• **Excerpted data**:
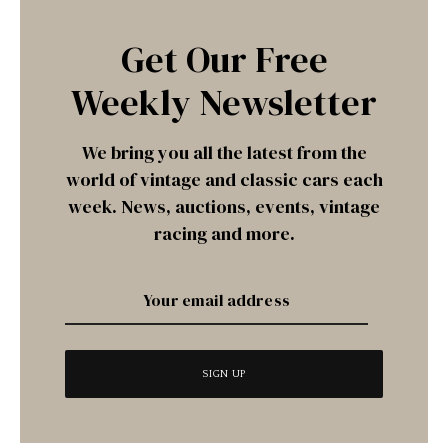
Get Our Free
Weekly Newsletter
We bring you all the latest from the
world of vintage and classic cars each
week. News, auctions, events, vintage
racing and more.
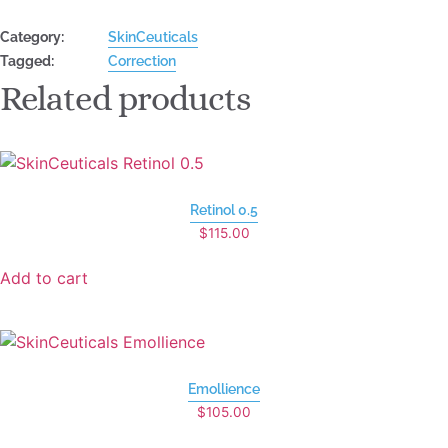
Category:
SkinCeuticals
Tagged:
Correction
Related products
Retinol 0.5
$
115.00
Add to cart
Emollience
$
105.00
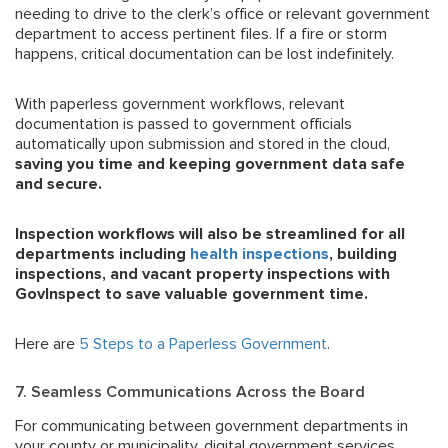
needing to drive to the clerk’s office or relevant government
department to access pertinent files. If a fire or storm
happens, critical documentation can be lost indefinitely.
With paperless government workflows, relevant
documentation is passed to government officials
automatically upon submission and stored in the cloud,
saving you time and keeping government data safe
and secure.
Inspection workflows will also be streamlined for all
departments including
health inspections
, building
inspections, and vacant property inspections with
GovInspect to save
valuable
government
time.
Here are
5 Steps to a Paperless Government
.
7. Seamless Communications Across the Board
For communicating between government departments in
your county or municipality, digital government services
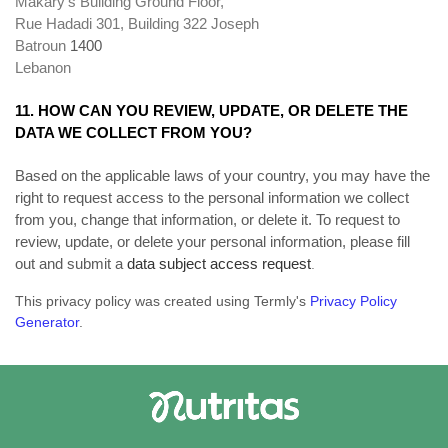
Makary's Building Ground Floor,
Rue Hadadi 301, Building 322 Joseph
Batroun
1400
Lebanon
11. HOW CAN YOU REVIEW, UPDATE, OR DELETE THE
DATA WE COLLECT FROM YOU?
Based on the applicable laws of your country, you may have the
right to request access to the personal information we collect
from you, change that information, or delete it. To request to
review, update, or delete your personal information, please fill
out and submit a
data subject access request
.
This privacy policy was created using Termly's
Privacy Policy
Generator
.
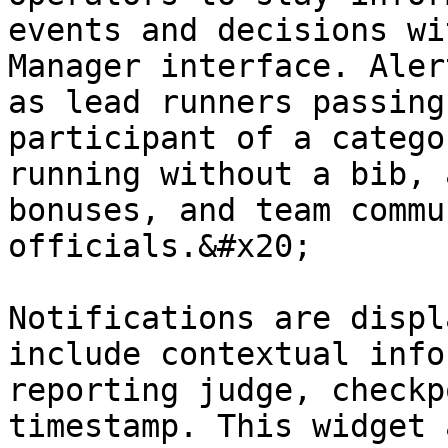
events and decisions wi
Manager interface. Aler
as lead runners passing
participant of a catego
running without a bib, 
bonuses, and team commu
officials.&#x20;

Notifications are displ
include contextual info
reporting judge, checkp
timestamp. This widget 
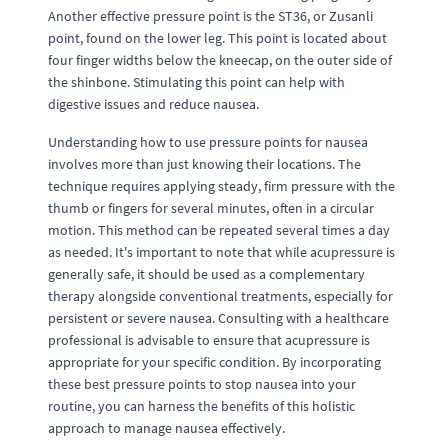
Another effective pressure point is the ST36, or Zusanli
point, found on the lower leg. This point is located about
four finger widths below the kneecap, on the outer side of
the shinbone. Stimulating this point can help with
digestive issues and reduce nausea.
Understanding how to use pressure points for nausea
involves more than just knowing their locations. The
technique requires applying steady, firm pressure with the
thumb or fingers for several minutes, often in a circular
motion. This method can be repeated several times a day
as needed. It's important to note that while acupressure is
generally safe, it should be used as a complementary
therapy alongside conventional treatments, especially for
persistent or severe nausea. Consulting with a healthcare
professional is advisable to ensure that acupressure is
appropriate for your specific condition. By incorporating
these best pressure points to stop nausea into your
routine, you can harness the benefits of this holistic
approach to manage nausea effectively.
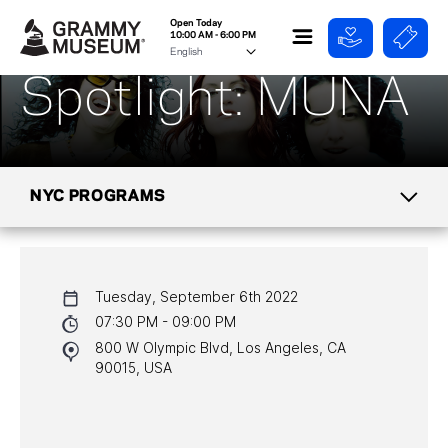
Open Today
10:00 AM - 6:00 PM
Spotlight: MUNA
NYC PROGRAMS
CALENDAR
Tuesday, September 6th 2022
NYC PROGRAMS
07:30 PM - 09:00 PM
800 W Olympic Blvd, Los Angeles, CA
HALL OF FAME GALA
90015, USA
WATCH PROGRAMS
PAST PROGRAMS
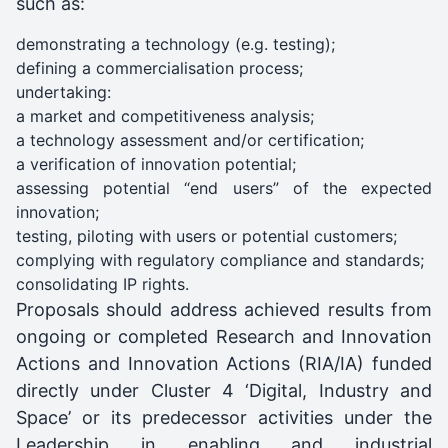
such as:
demonstrating a technology (e.g. testing);
defining a commercialisation process;
undertaking:
a market and competitiveness analysis;
a technology assessment and/or certification;
a verification of innovation potential;
assessing potential “end users” of the expected
innovation;
testing, piloting with users or potential customers;
complying with regulatory compliance and standards;
consolidating IP rights.
Proposals should address achieved results from
ongoing or completed Research and Innovation
Actions and Innovation Actions (RIA/IA) funded
directly under Cluster 4 ‘Digital, Industry and
Space’ or its predecessor activities under the
Leadership in enabling and industrial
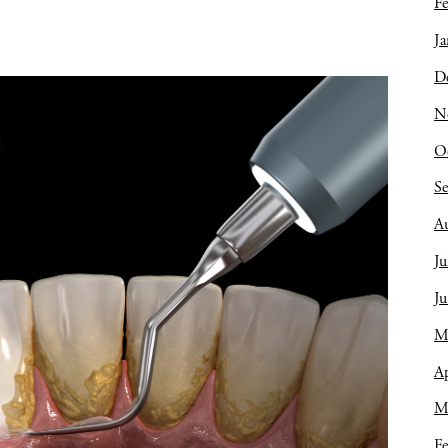
Fe
Ja
D
N
O
S
A
Ju
J
M
Ap
M
Fe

• **Exercise aim**:
Exactly the lines above from the one that contains "Makary's Building Ground" down to the one that contains "appropriate for your" are to be output, both ends kept and pictures omitted.

• **Result of this exercise**:
Makary's Building Ground Floor,
Rue Hadadi 301, Building 322 Joseph
Batroun
1400
Lebanon
11. HOW CAN YOU REVIEW, UPDATE, OR DELETE THE
DATA WE COLLECT FROM YOU?
Based on the applicable laws of your country, you may have the
right to request access to the personal information we collect
from you, change that information, or delete it. To request to
review, update, or delete your personal information, please fill
out and submit a
data subject access request
.
This privacy policy was created using Termly's
Privacy Policy
Generator
.
events and decisions wi
Manager interface. Aler
as lead runners passing
participant of a catego
running without a bib, 
bonuses, and team commu
officials.&#x20;

Notifications are displ
include contextual info
reporting judge, checkp
timestamp. This widget 
Another effective pressure point is the ST36, or Zusanli
point, found on the lower leg. This point is located about
four finger widths below the kneecap, on the outer side of
the shinbone. Stimulating this point can help with
digestive issues and reduce nausea.
Understanding how to use pressure points for nausea
involves more than just knowing their locations. The
technique requires applying steady, firm pressure with the
thumb or fingers for several minutes, often in a circular
motion. This method can be repeated several times a day
as needed. It's important to note that while acupressure is
generally safe, it should be used as a complementary
therapy alongside conventional treatments, especially for
persistent or severe nausea. Consulting with a healthcare
professional is advisable to ensure that acupressure is
appropriate for your specific condition. By incorporating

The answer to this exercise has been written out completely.